Sunday, February 14, 2021

The News Is What's Newsworthy

 

 Once again I was made aware of a current event and dove into a provided article in order to learn the facts about it. I’m not sure what the source was, I think it was something like The Daily Beast or Buzz Feed or the Cranky Turtle, or something like that. I miss the days when news agencies didn’t try to have hipster sounding names and stuck to names like The Post, The Tribune, or The Reporter. At least then you knew they were owned by establishment types, whereas now you’re led to believe they are led by hip young counter-culture types.

 The news of the day was that Disney fired Gina Carano for making controversial remarks on social media. I clicked on the link to read the actual article to find out what she said. I don’t think people are actually expected to do this, I think they are supposed to take their cues from headlines and have their opinions provided to them rather than making up their own minds. Nevertheless, the purveyors of news feel like they have to give the appearance of actual reporting by including an article to go along with the headline. It’s a time-waster for suckers like me who hope to find actual substance in it.

 It turns out that the headline these days is the frosting on a sponge cake. Made from an actual sponge. There is not actual “there” there, anymore, not in mainstream media. My experience with corporate journalism articles since Trump became president has been this: Enticing headline which makes me want to know more, followed by paragraphs that reassert the headline without giving actual evidence for the assertion, peppered with links that don’t provide the actual evidence I’m looking for, often ending in an admission that the actual assertions might not be true. Look at any Russiagate article you’ve shared with others with a critical eye and you’ll understand what I’m talking about.

 Before going any further, I would like to point out that I am not and have never been a Republican or a conservative. I have always considered myself to be firmly on the left, which is why I’ve always been sensitive regarding the idea that people’s livelihoods can be ruined because of the way they exercise their freedom of speech. I always thought this was a liberal idea. After all, Joe McCarthy was a Republican who smeared and ruined the lives of many a leftist. But it is also worth noting that it was during a Democratic administration that the silencing of Paul Robeson took place. It was under a Democratic administration that Eartha Kitt’s career was derailed after she spoke out against the Vietnam War in front of Ladybird Johnston.

 Here is one article on the firing of Gina Carano that serves as a template for what is wrong with journalism in general. Please keep in mind the title says Here’s Why Gina Carano Was Fired From ‘The Mandalorian’, the key word being “Why”.

 According to the article, “she reshared a post that seemed to suggest having a differing political view in 2021 was similar to being Jewish during the Holocaust”. A statement from Lucasfilm states “Her social media posts denigrating people based on their cultural and religious identities are abhorrent and unacceptable.”
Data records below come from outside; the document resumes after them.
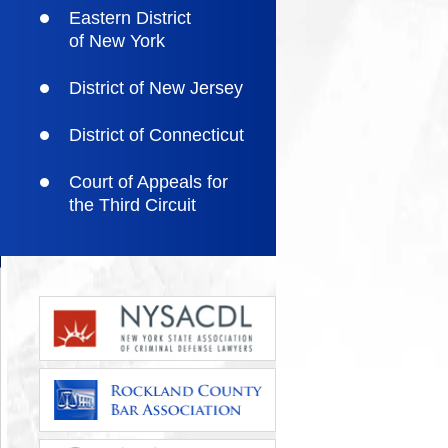
Eastern District
of New York
District of New Jersey
District of Connecticut
Court of Appeals for
the Third Circuit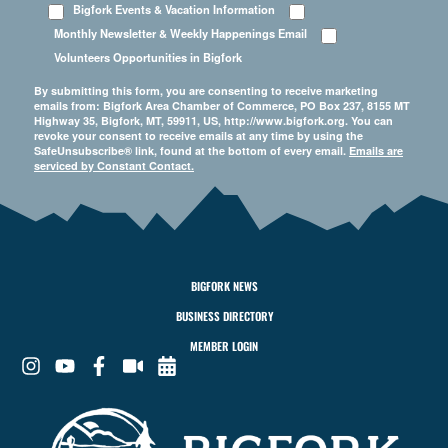
Bigfork Events & Vacation Information
Monthly Newsletter & Weekly Happenings Email
Volunteers Opportunities in Bigfork
By submitting this form, you are consenting to receive marketing
emails from: Bigfork Area Chamber of Commerce, PO Box 237, 8155 MT
Highway 35, Bigfork, MT, 59911, US, http://www.bigfork.org. You can
revoke your consent to receive emails at any time by using the
SafeUnsubscribe® link, found at the bottom of every email.
Emails are
serviced by Constant Contact.
BIGFORK NEWS
BUSINESS DIRECTORY
MEMBER LOGIN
 That’s a big stretch there. Taken on faith that Carano’s intent was to suggest having a differing political view was similar to being Jewish during the Holocaust, it does not equate to “denigrating people based on their cultural and religious identities” In fact, it implies that Carano is identifying with the Jews, not denigrating them. Nor is the post intended to equate Republicans with Jews so much as it is to equate the current political climate with something capable of becoming comparable to Nazi Germany. Her crime is one of hyperbole and a demonstration of Godwin’s Law, but I do not see it as a denigration of people based on their cultural and religious identities.

 The comparison of one’s political opponents to Nazis is overused, but there is some value to it. You don’t want to wait until eugenics is in full swing to start comparing people to Nazis. It’s the kind of thing you want to nip in the bud, so in my opinion, it is safer to compare bad behavior to Nazism than it is to worry about hurting people’s sensibilities.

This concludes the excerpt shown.